If you think it pays to be in the ruling party, you are dead right: 7 out of 10 MPs from the Congress are crorepatis. The BJP have 5. MPs from some of the smaller parties like SAD, TRS and JD (Secular) are all crorepatis while the NCP, DMK, RLD, BSP, Shiv Sena, National Conference and Samajwadi Party have more crorepatis than the 60% average. Only the CPM and the Trinamool, the two Bengal based parties, don't field crorepatis. The CPM has 1crorepati out of 16 MPs; the Trinamool has 7 out of 19. This shows in the state-wise average. West Bengal and Kerala have few crorepati MPs while Punjab and Delhi have only crorepati MPs and Haryana narrowly misses out on this distinction with one MP, poor guy, who's not a crorepati.
Do MPs become richer in office? Sure they do. Statistics show that the average assets of 304 MPs who contested in 2004 and then re-contested last year grew 300%. And, yes, we're only talking about declared assets here. But then, we can't complain. We are the ones who vote for the rich. Over 33% of those with assets above Rs 5 crore won the last elections while 99.5% of those with assets below Rs 10 lakhs lost! Apart from West Bengal and the North East, every other state voted for crorepati MPs. Haryana grabbed first place with its average MP worth Rs 18 crore. Andhra is not far behind at 16.
But no, this is not enough for our MPs. It's not enough that they are rich, infinitely richer than those who they represent, and every term makes them even richer. It's not enough that they openly perpetuate their families in power. It's not enough that all their vulgar indulgences and more are paid for by you and me through back breaking taxes. It's not enough that the number of days they actually work in Parliament are barely 60 in a year. The rest of the time goes in squabbling and ranting. Now they want a 500% pay hike and perquisites quadrupled. The Government, to buy peace, has already agreed to a 300% raise but that's not good enough for our MPs. They want more, much more.
And no, I'm not even mentioning that 150 MPs elected last year have criminal cases against them, with 73 serious, very serious cases ranging from rape to murder. Do you really think these people deserve to earn 104 times what the average Indian earns?
MPs in general are rich, endowed by flourishing business interests or hereditary handovers. The Association for Democratic Reforms, an NGO that works towards strengthening democracy and governance, says there are 315 crorepatis — persons whose net worth exceeds Rs 1 crore — in the 543-member Lok Sabha. Further, the average asset holding of the members of the Lower House is Rs 5.33 crore.

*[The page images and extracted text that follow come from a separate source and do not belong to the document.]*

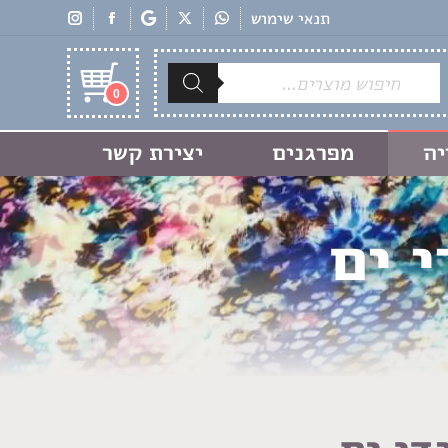
תנאי שימוש
Products
search
0
יה
מפרגנים
יצירת קשר
 ים
די ים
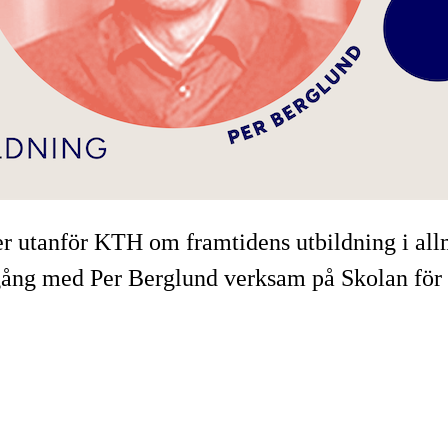
ller utanför KTH om framtidens utbildning i 
gång med Per Berglund verksam på Skolan för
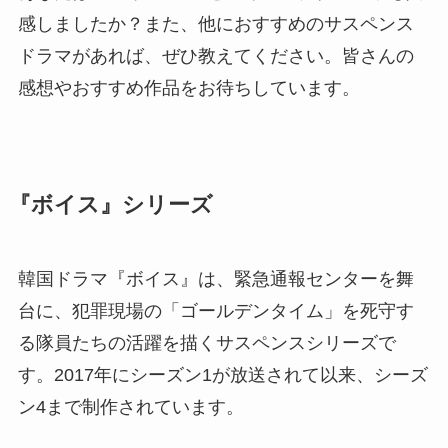
感しましたか？また、他におすすめのサスペンス
ドラマがあれば、ぜひ教えてください。皆さんの
感想やおすすめ作品をお待ちしています。
『ボイス』シリーズ
韓国ドラマ『ボイス』は、緊急通報センターを舞
台に、犯罪現場の「ゴールデンタイム」を死守す
る隊員たちの活躍を描くサスペンスシリーズで
す。2017年にシーズン1が放送されて以来、シーズ
ン4まで制作されています。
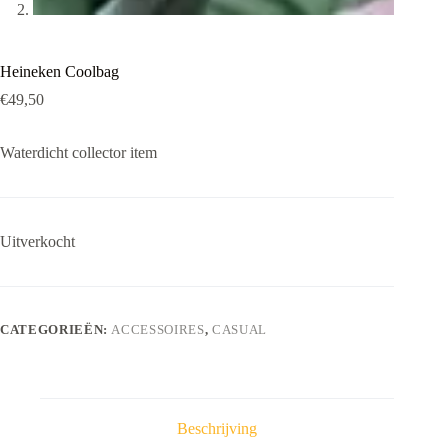
Heineken Coolbag
€
49,50
Waterdicht collector item
Uitverkocht
CATEGORIEËN:
ACCESSOIRES
,
CASUAL
Beschrijving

Mind you, this is just the calculation based on disclosed assets, which are often not exhaustive —or even, the colour of the majority of assets — that MPs own. Whatever the party or state, barring some exceptions, the prevalence of wealth among MPs is universal.A report in Economic Times. Here
Of the 543 MPs in Lok Sabha 2009, 315 — or 58% — are crorepatis. This is nearly double the crorepatis in the 2004 batch. Further, the average declared assets of an MP in Lok Sabha 2009 is 186% higher than the 2004 average.